**Exercise objective:** Produce an exact copy of the lines from the line containing "You generally don’t" through the last line of the entries below, and only those lines.

[Records from a dataset]
◆ ◆ ◆ ◆ ◆

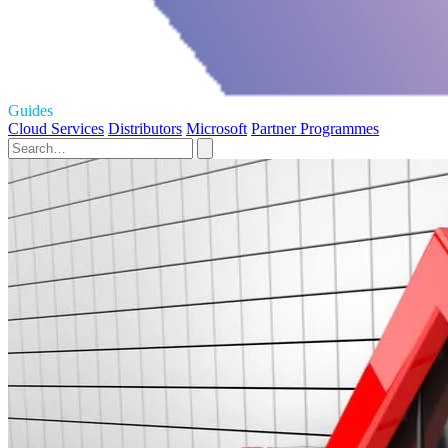
Guides
Cloud Services
Distributors
Microsoft
Partner Programmes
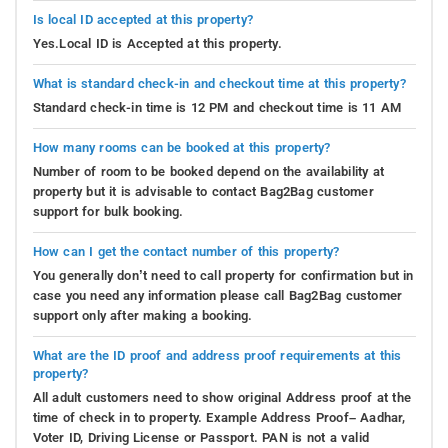
Is local ID accepted at this property?
Yes.Local ID is Accepted at this property.
What is standard check-in and checkout time at this property?
Standard check-in time is 12 PM and checkout time is 11 AM
How many rooms can be booked at this property?
Number of room to be booked depend on the availability at
property but it is advisable to contact Bag2Bag customer
support for bulk booking.
How can I get the contact number of this property?
You generally don’t need to call property for confirmation but in
case you need any information please call Bag2Bag customer
support only after making a booking.
What are the ID proof and address proof requirements at this
property?
All adult customers need to show original Address proof at the
time of check in to property. Example Address Proof– Aadhar,
Voter ID, Driving License or Passport. PAN is not a valid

◆ ◆ ◆ ◆ ◆

**Task response:**
You generally don’t need to call property for confirmation but in
case you need any information please call Bag2Bag customer
support only after making a booking.
What are the ID proof and address proof requirements at this
property?
All adult customers need to show original Address proof at the
time of check in to property. Example Address Proof– Aadhar,
Voter ID, Driving License or Passport. PAN is not a valid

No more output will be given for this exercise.